Fortunately Genesis has a body of music that could carry the night on its own merits, and the fact that the group members -- singer-drummer Phil Collins, guitarist-bassist Mike Rutherford and keyboardist Tony Banks, along with longtime aides Daryl Stuermer on guitar and bass and Chester Thompson on drums -- haven't lost their touch with it made the two and a half-hour show that much better.

Genesis' greatest challenge, and accomplishment, was finding a way to please fans of its several distinct eras of music-making. With part or all of 25 songs, Sunday's show was unapologetically nostalgic, visiting original frontman Peter Gabriel's tenure via songs such as the frenetic "In the Cage" and a gorgeous "Carpet Crawlers," instrumental segments from the "The Cinema Show" and "Firth of Fifth," and a rendition of "I Know What I Like" -- during which Collins performed his customer tambourine acrobatics -- that was accompanied by archival images on the large patchwork screen behind the band.

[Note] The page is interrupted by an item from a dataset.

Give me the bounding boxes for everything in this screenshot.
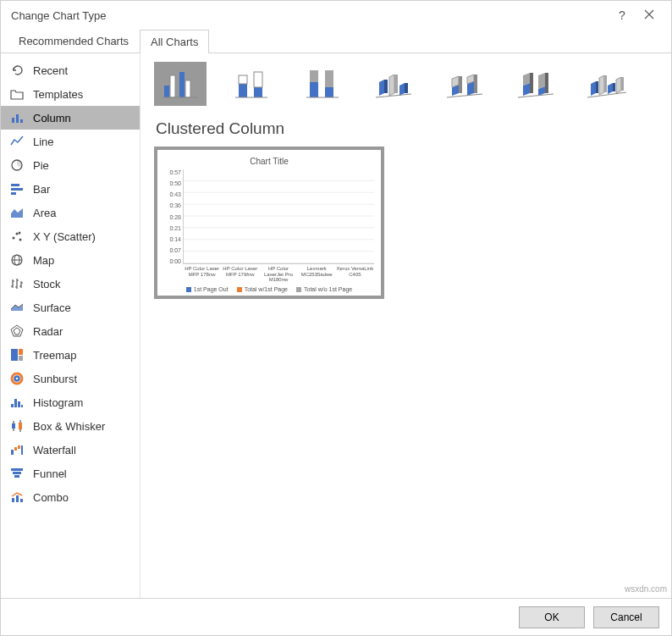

Those favoring Genesis' expansive and intricate playing could also sink their ears into the two-part "Domino" and "Home By the Sea"/"Second Home By the Sea" suites, portions of the "Duke" album and "Los Endos," which followed a drum duet by Collins and Thompson that began on a pair of high stools and moved on to their kits. And the hits kept coming, too, with a generous selection from the best-selling "Invisible Touch" album along with "Turn it On Again," "Hold on My Heart," "Follow You Follow Me" and the cheeky "I Can't Dance."

Collins, who's enjoyed the greatest solo success of all the group members, was full of dry wit and silly patter throughout the evening, leading "crowd participation" schtick before "Home By the Sea" and "Domino" and mugging his way through "I Can't Dance." It was the kind of good-humored showmanship that's long separated Genesis from its po' faced progressive rock brethren, and it came out so easily that it felt like the group had barely been gone 15 minutes, much less 15 years.

Whether Genesis' reunion is a lasting concern is up on the air. But it's likely that anyone in Sunday's multi-generational crowd would be pleased if the group decided to turn it on yet again -- and preferably sooner than in 15 more years.